* [Given entries]:
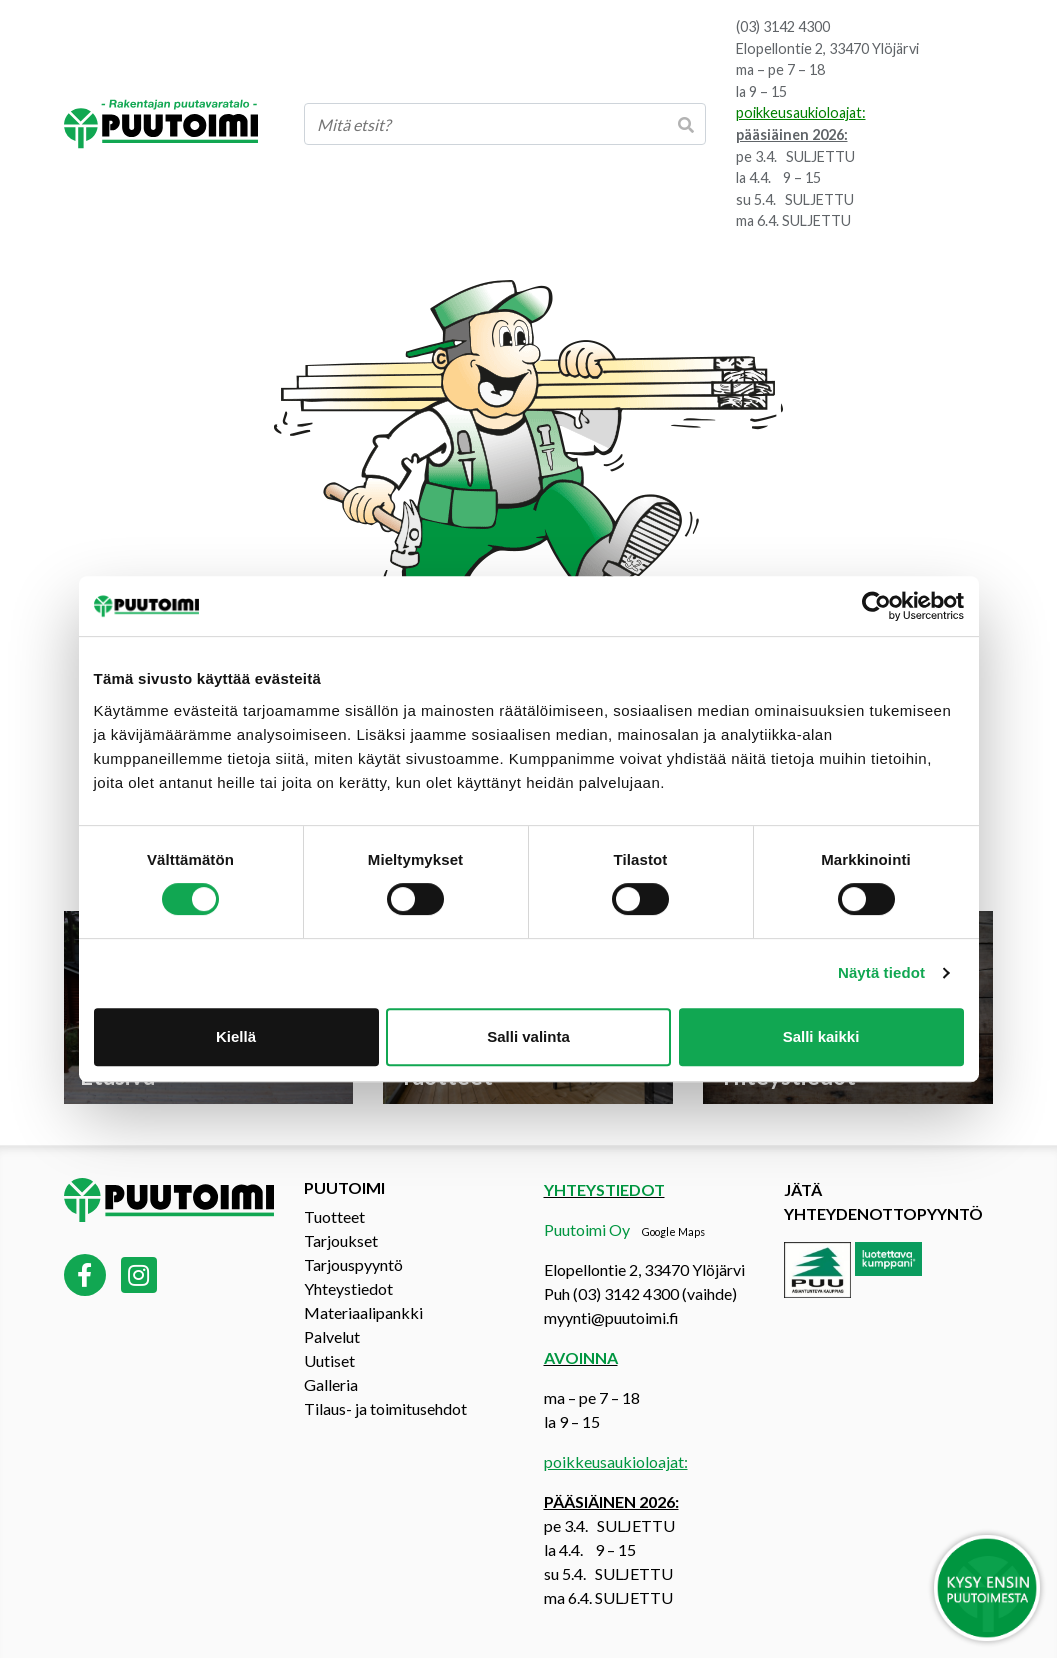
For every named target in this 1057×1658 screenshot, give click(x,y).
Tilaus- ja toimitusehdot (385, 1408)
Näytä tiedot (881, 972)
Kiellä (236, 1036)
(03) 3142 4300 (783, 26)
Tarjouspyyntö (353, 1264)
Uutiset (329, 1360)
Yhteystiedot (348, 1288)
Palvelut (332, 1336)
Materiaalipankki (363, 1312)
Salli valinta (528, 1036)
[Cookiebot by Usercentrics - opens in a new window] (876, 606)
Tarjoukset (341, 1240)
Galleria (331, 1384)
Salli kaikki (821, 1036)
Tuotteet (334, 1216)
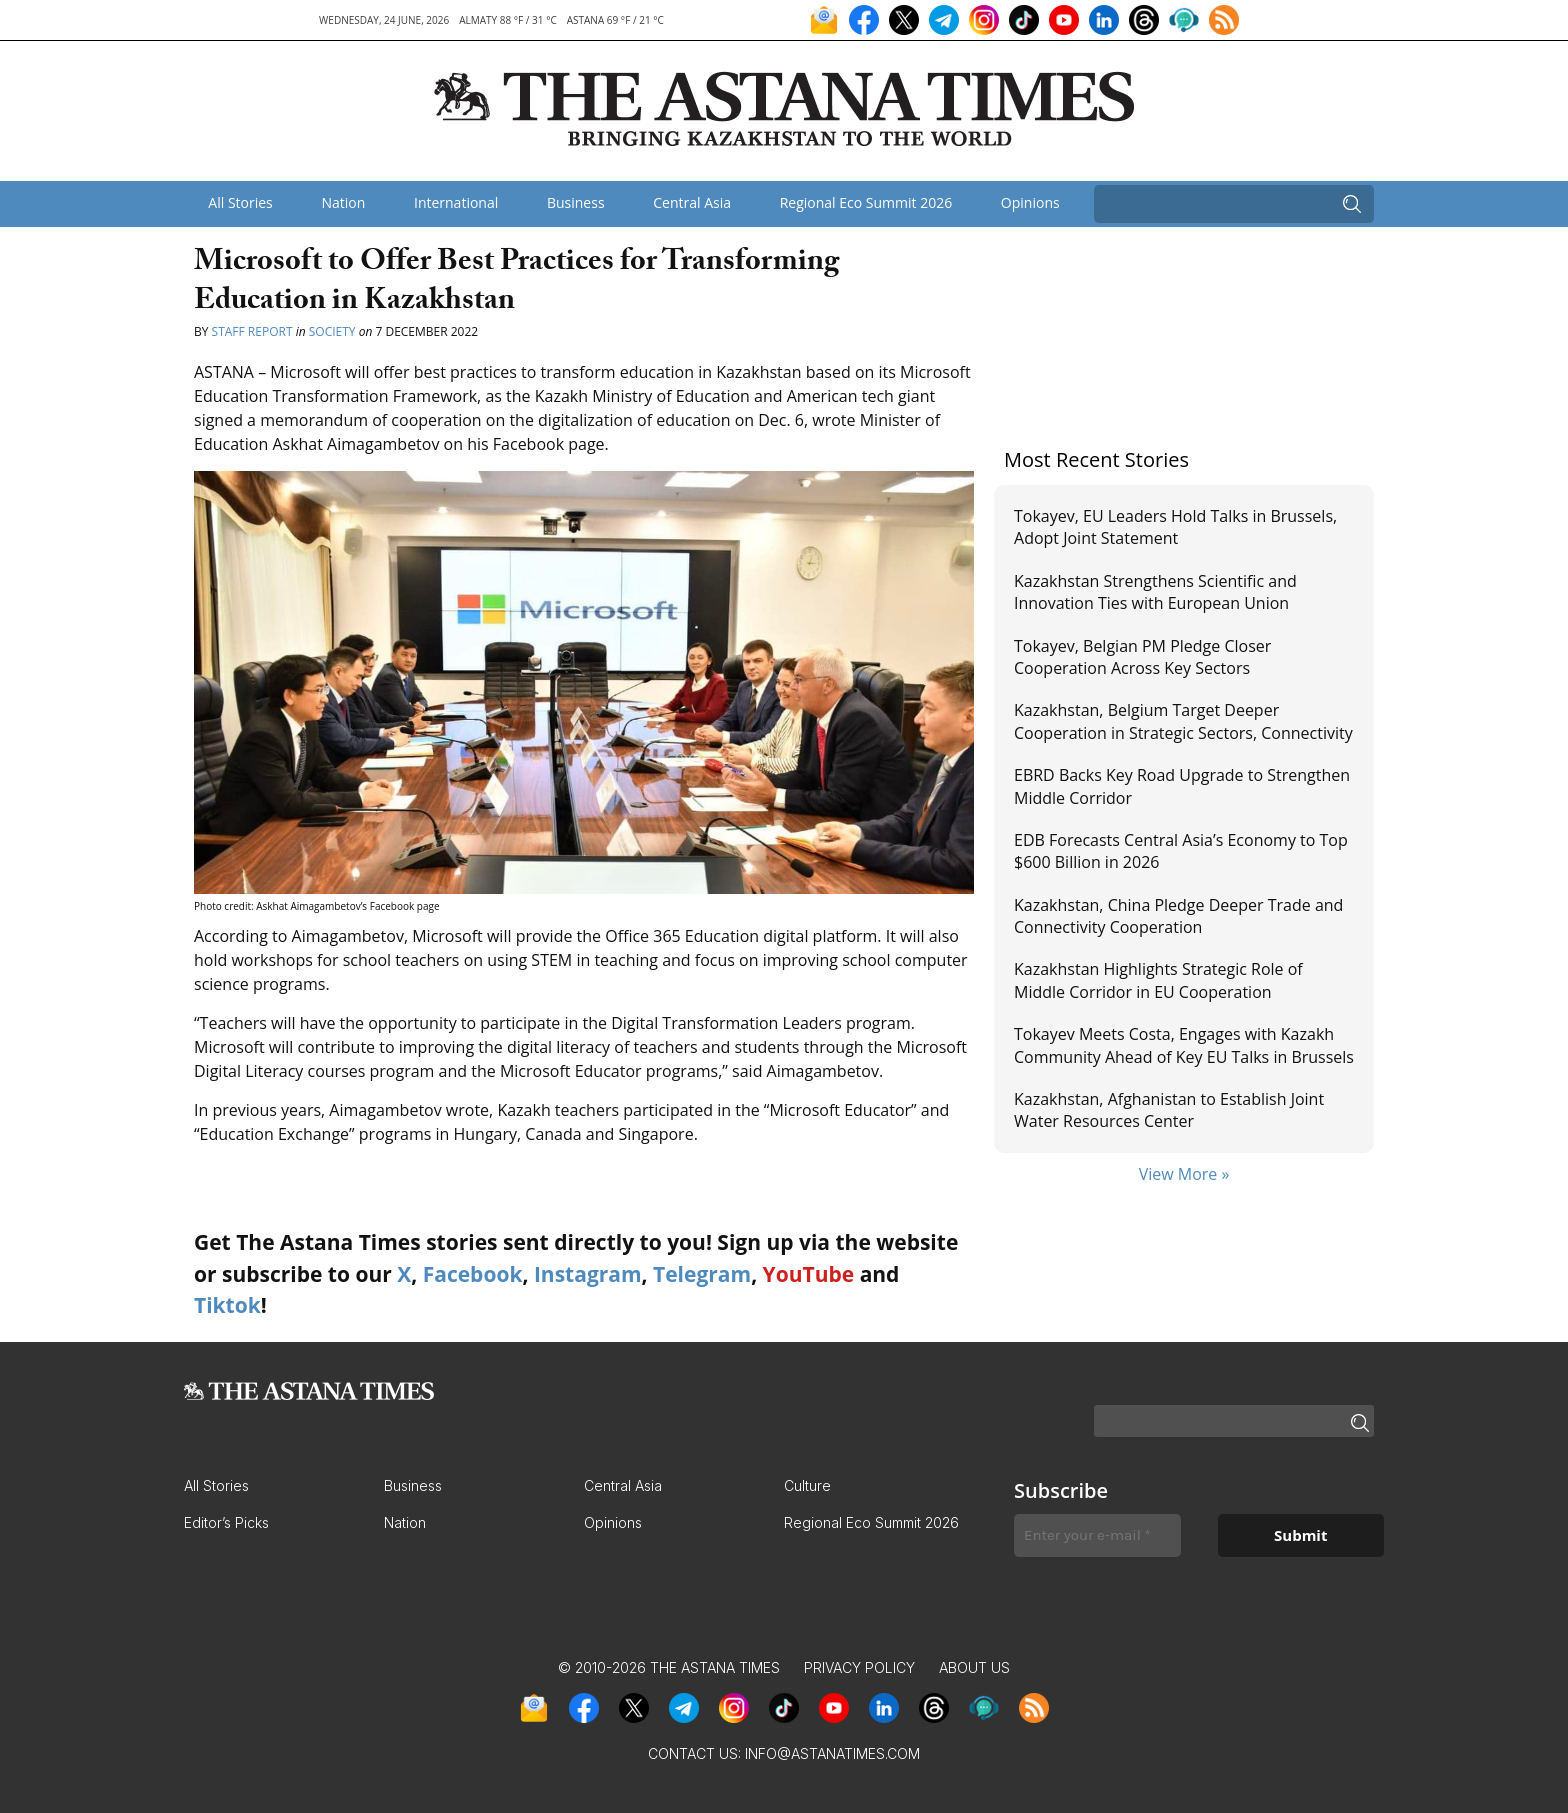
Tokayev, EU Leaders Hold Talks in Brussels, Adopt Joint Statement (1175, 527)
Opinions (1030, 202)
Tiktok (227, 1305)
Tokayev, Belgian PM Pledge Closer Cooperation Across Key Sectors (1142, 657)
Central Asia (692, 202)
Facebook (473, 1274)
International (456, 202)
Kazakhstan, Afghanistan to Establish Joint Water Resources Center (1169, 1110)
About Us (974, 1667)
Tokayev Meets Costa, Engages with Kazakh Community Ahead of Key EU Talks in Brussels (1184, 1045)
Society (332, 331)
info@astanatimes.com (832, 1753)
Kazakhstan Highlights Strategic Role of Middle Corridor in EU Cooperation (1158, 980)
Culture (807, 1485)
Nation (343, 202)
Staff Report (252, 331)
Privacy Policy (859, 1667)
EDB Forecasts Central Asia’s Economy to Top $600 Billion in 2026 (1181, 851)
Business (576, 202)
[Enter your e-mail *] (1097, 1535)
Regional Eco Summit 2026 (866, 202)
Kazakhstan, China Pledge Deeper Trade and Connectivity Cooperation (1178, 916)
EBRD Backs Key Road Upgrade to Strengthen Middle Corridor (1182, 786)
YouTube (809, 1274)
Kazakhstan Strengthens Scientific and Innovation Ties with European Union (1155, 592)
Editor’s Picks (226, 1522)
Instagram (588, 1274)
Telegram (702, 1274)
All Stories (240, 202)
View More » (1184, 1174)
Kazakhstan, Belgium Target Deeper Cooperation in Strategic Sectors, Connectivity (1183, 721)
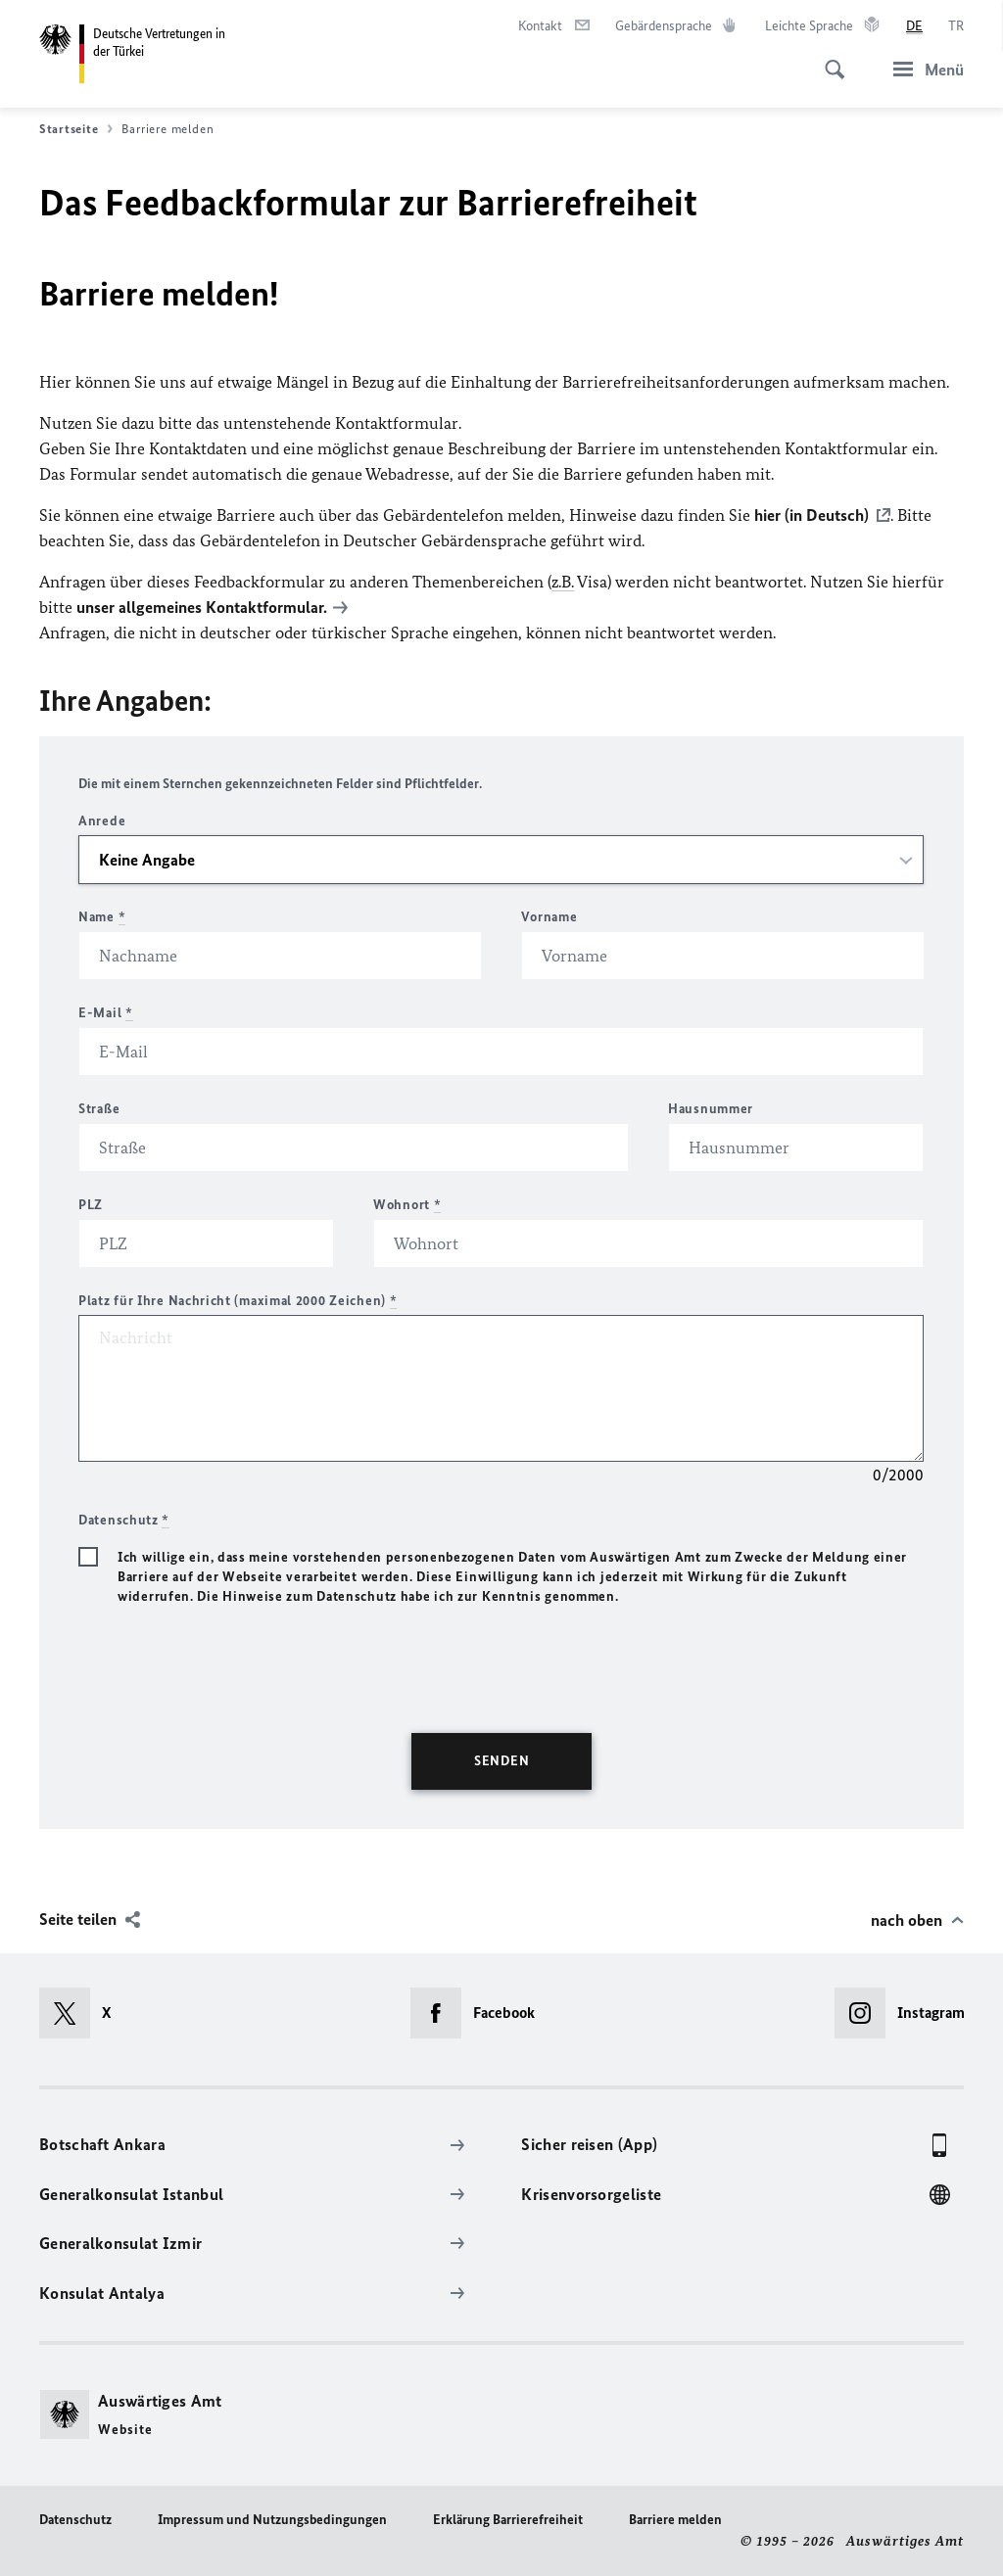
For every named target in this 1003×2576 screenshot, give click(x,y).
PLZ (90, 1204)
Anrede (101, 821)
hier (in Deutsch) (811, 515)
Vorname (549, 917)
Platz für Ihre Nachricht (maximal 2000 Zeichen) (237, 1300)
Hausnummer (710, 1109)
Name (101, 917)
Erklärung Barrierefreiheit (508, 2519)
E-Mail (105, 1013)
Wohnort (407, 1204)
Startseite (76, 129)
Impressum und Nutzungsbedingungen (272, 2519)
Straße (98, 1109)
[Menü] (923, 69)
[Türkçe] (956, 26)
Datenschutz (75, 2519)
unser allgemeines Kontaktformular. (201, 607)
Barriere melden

* [Task details]: Determine how many lines above contain the string "click". Give only that number.

* [Result below]: 2